◆ Task to complete ◆
Please copy, exactly as they appear below, the lines from the one containing "salmonicultora magallánica -tras la" through the one containing "sociedades chilenas, siendo SPV una".

[Data records]
==============================

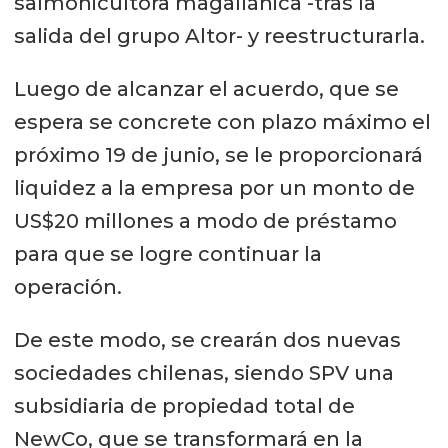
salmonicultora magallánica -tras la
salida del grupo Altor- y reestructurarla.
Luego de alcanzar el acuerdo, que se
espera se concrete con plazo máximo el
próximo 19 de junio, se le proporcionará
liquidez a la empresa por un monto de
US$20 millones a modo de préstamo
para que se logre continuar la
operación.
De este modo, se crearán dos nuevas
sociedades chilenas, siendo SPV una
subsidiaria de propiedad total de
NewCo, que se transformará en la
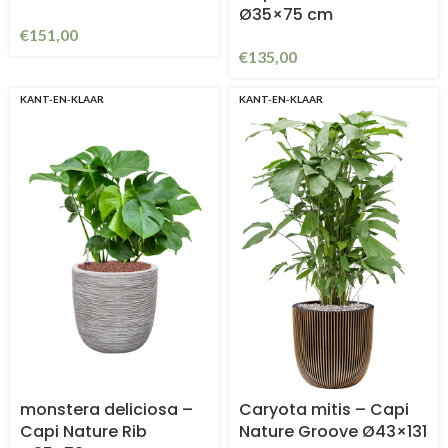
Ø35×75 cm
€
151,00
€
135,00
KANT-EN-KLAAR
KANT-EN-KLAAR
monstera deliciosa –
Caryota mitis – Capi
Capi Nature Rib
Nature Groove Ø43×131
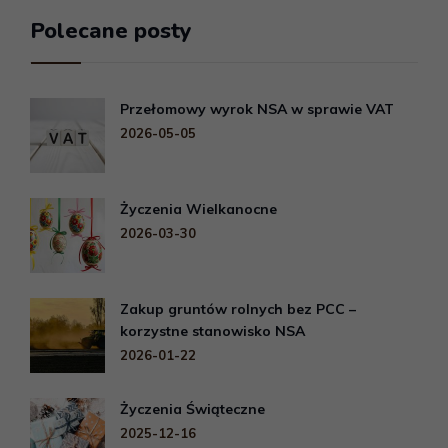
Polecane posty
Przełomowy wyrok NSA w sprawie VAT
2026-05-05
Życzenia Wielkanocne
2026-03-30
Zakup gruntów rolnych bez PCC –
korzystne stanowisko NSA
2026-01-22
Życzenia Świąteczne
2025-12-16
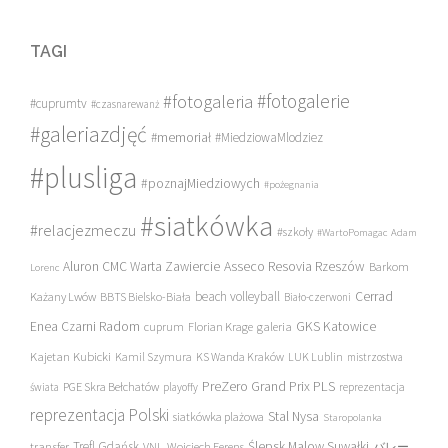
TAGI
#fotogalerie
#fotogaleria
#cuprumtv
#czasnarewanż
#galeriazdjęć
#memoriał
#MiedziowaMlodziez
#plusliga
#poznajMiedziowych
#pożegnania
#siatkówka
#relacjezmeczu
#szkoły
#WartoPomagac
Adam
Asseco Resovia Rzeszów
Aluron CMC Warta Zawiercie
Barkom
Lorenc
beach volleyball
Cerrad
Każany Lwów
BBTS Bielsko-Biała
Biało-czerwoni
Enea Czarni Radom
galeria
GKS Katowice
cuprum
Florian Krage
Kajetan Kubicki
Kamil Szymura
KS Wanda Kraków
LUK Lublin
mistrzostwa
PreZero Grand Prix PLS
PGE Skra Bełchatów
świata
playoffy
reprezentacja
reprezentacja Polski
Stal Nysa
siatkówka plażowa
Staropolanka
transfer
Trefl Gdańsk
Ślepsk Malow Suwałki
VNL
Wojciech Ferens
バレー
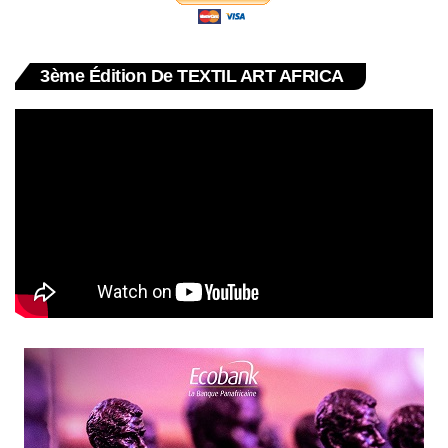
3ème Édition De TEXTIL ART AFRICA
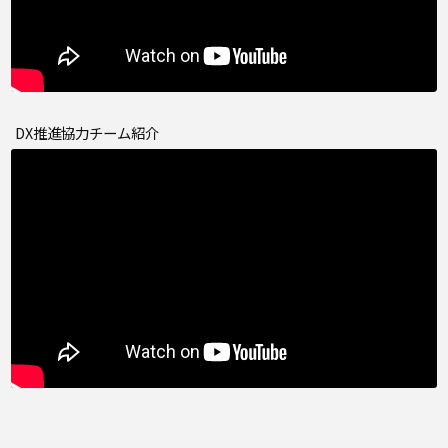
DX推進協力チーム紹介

==============================

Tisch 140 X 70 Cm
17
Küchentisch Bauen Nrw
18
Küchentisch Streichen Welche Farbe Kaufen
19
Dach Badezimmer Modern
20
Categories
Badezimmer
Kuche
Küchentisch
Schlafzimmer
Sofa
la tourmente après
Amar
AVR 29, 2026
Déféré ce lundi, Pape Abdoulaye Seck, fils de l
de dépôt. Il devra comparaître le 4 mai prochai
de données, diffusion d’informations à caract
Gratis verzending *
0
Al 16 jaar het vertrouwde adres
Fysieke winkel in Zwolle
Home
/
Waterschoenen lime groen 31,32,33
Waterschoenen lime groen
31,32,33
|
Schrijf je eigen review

==============================

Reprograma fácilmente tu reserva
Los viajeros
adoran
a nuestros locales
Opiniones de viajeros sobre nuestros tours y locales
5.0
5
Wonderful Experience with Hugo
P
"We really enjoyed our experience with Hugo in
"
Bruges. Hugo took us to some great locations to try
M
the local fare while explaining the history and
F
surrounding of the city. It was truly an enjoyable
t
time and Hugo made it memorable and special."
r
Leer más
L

==============================

◆ Answer for this exercise ◆
salmonicultora magallánica -tras la
salida del grupo Altor- y reestructurarla.
Luego de alcanzar el acuerdo, que se
espera se concrete con plazo máximo el
próximo 19 de junio, se le proporcionará
liquidez a la empresa por un monto de
US$20 millones a modo de préstamo
para que se logre continuar la
operación.
De este modo, se crearán dos nuevas
sociedades chilenas, siendo SPV una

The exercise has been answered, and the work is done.